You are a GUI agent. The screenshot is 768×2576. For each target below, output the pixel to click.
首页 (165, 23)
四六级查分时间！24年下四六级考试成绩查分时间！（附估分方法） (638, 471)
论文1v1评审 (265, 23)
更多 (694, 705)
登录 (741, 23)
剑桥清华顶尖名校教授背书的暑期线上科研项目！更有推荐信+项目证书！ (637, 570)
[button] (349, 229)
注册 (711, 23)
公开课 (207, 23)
==
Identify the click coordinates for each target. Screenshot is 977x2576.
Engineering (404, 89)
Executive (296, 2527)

■ **Required work**
The stretch of entries above that starts with the line containing "You are a GUI" and goes on through the line containing "公开课 (207, 23)" is to be transcribed exactly, and no other line is to be transcribed.

■ **Written solution**
You are a GUI agent. The screenshot is 768×2576. For each target below, output the pixel to click.
首页 (165, 23)
四六级查分时间！24年下四六级考试成绩查分时间！（附估分方法） (638, 471)
论文1v1评审 (265, 23)
更多 (694, 705)
登录 (741, 23)
剑桥清华顶尖名校教授背书的暑期线上科研项目！更有推荐信+项目证书！ (637, 570)
[button] (349, 229)
注册 (711, 23)
公开课 (207, 23)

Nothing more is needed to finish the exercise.